Consider CRISPR strategies for MRSA biofilms as promising but requiring further refinement in delivery and target selection.

This narrative review evaluates the potential of CRISPR-based strategies, such as Cas9, Cas12a, and Cas13, for treating Methicillin-resistant Staphylococcus aureus biofilm-associated infections. The scope covers targeting resistance genes, virulence factors, and regulatory networks within these complex bacterial structures. The authors synthesize early evidence from emerging in vivo studies, which indicate a reduction of bacterial burden and impairment of biofilm integrity. No specific effect sizes or absolute numbers are reported for these outcomes.

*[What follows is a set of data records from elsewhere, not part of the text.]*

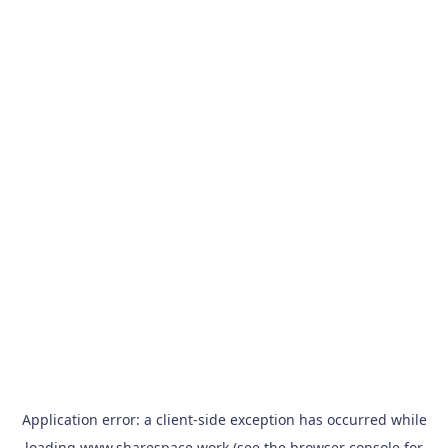
Application error: a
client
-side exception has occurred while
loading
www.sharespace.work
(see the
browser console
for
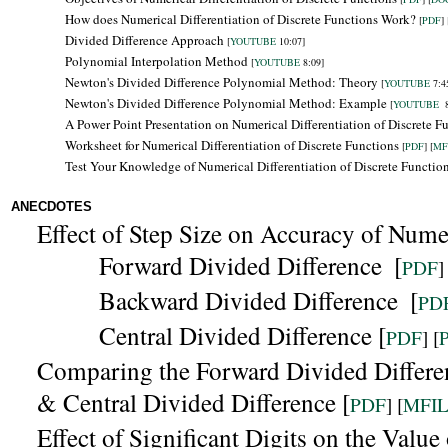
How does Numerical Differentiation of Discrete Functions Work?
[
PDF
] 
Divided Difference Approach
[
YOUTUBE
10:07]
Polynomial Interpolation Method
[
YOUTUBE
8:09]
Newton's Divided Difference Polynomial Method: Theory
[
YOUTUBE
7:4
Newton's Divided Difference Polynomial Method: Example
[
YOUTUBE
8
A Power Point Presentation on Numerical Differentiation of Discrete F
Worksheet for Numerical Differentiation of Discrete Functions
[
PDF
] [
MF
Test Your Knowledge of Numerical Differentiation of Discrete Functio
ANECDOTES
Effect of Step Size on Accuracy of Numer
Forward Divided Difference
[
PDF
]
Backward
Divided Difference
[
PD
Central Divided Difference [
PDF
] [
Comparing the
Forward Divided Differe
& Central Divided Difference [
PDF
] [
MFI
Effect of Significant Digits on the Valu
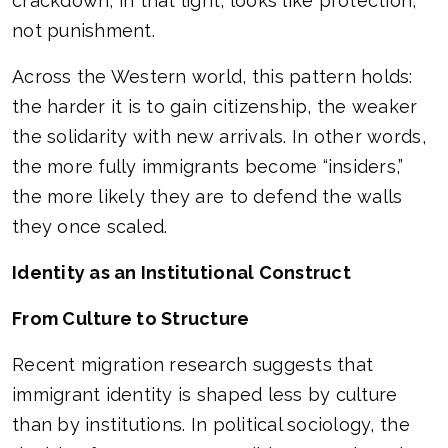
crackdown, in that light, looks like protection,
not punishment.
Across the Western world, this pattern holds:
the harder it is to gain citizenship, the weaker
the solidarity with new arrivals. In other words,
the more fully immigrants become “insiders,”
the more likely they are to defend the walls
they once scaled.
Identity as an Institutional Construct
From Culture to Structure
Recent migration research suggests that
immigrant identity is shaped less by culture
than by institutions. In political sociology, the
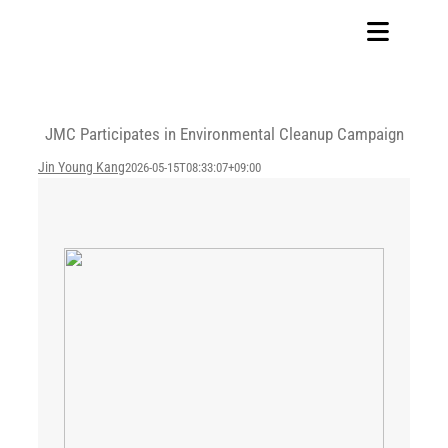
Skip
to
Toggle
content
Navigat
Home
JMC Participates in Environmental Cleanup Campaign
Our Company
Jin Young Kang
2026-05-15T08:33:07+09:00
Business Area
Sustainability
Investors
FAQ
Careers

The review highlights several critical limitations that currently hinder clinical translation. These include limited penetration into mature biofilms, delivery inefficiency, off-target activity, immunogenicity, resistance evolution, and regulatory uncertainty. The authors do not report specific adverse event rates or serious adverse events, though they list off-target activity and immunogenicity as known concerns. The review does not provide data on discontinuations or tolerability.

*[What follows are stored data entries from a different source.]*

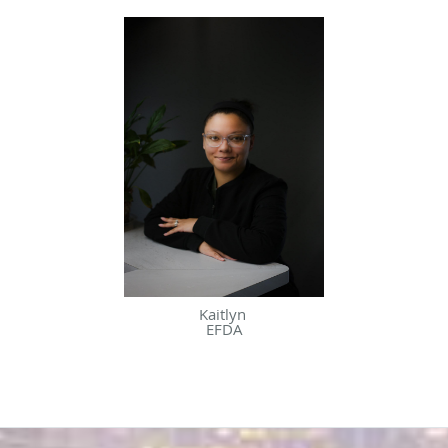
Kaitlyn
EFDA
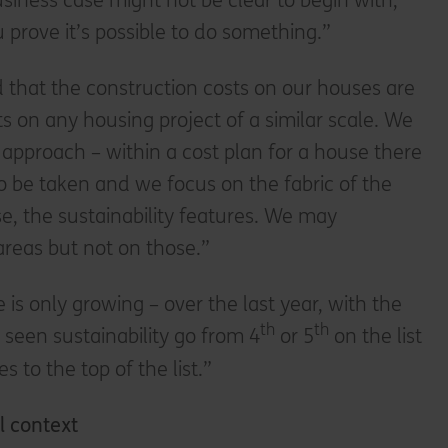
iness case might not be clear to begin with,
ou prove it’s possible to do something.”
ed that the construction costs on our houses are
ts on any housing project of a similar scale. We
t approach – within a cost plan for a house there
to be taken and we focus on the fabric of the
se, the sustainability features. We may
reas but not on those.”
is only growing – over the last year, with the
th
th
 seen sustainability go from 4
or 5
on the list
s to the top of the list.”
l context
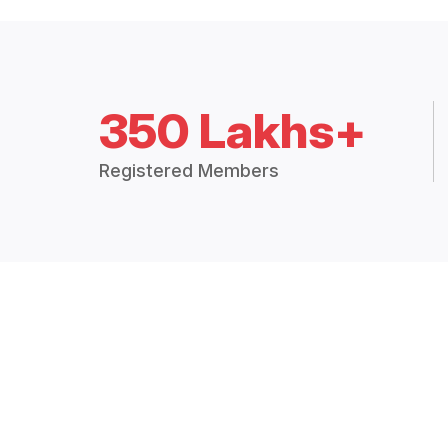
350 Lakhs+
Registered Members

The practice relevance is described as promising but still developing. The authors argue that further refinement is needed in delivery design, target selection, and translational validation before these interventions can be widely adopted. The review concludes that while the technology shows potential, it requires substantial additional work to overcome current technical and biological barriers.

Study Details

Study typeSystematic review

EvidenceLevel 1

PublishedMay 2026

View Original Abstract ↓

Methicillin-resistant Staphylococcus aureus exhibits heightened tolerance to antimicrobial therapy through restricted drug penetration, extracellular polymeric substance-mediated protection, metabolic heterogeneity, and persister cell formation, limiting the effectiveness of current treatment strategies. CRISPR-Cas systems have emerged as programmable antimicrobial tools capable of targeting resistance genes, virulence determinants, and regulatory pathways; however, existing approaches remain largely gene-centric and insufficiently integrated with the biological complexity of biofilm-associated infections. This review aims to provide a comprehensive and integrative analysis of CRISPR-based strategies for targeting MRSA biofilms by linking molecular CRISPR mechanisms with key biofilm processes and evaluating their translational potential. CRISPR-Cas systems have emerged as programmable antimicrobial platforms with the ability to selectively target resistance genes, virulence factors, and regulatory networks. In MRSA biofilms, these systems are increasingly being explored for their potential to disrupt biofilm-associated determinants and weaken the molecular basis of persistence. Recent advances involving Cas9, Cas12a, and Cas13 highlight the potential of CRISPR-based targeting to interfere with resistance mechanisms, quorum sensing pathways, and structural components relevant to biofilm stability. Emerging in vivo studies, particularly those using engineered bacteriophages and localized delivery systems, provide early evidence that CRISPR-based strategies can reduce bacterial burden and impair biofilm integrity under physiologically relevant conditions. Nevertheless, significant barriers remain, including limited penetration into mature biofilms, delivery inefficiency, off-target activity, immunogenicity, resistance evolution, and regulatory uncertainty. Ultimately, CRISPR-based interventions represent a promising but still developing approach for the control of MRSA biofilm-associated infections, requiring further refinement in delivery design, target selection, and translational validation.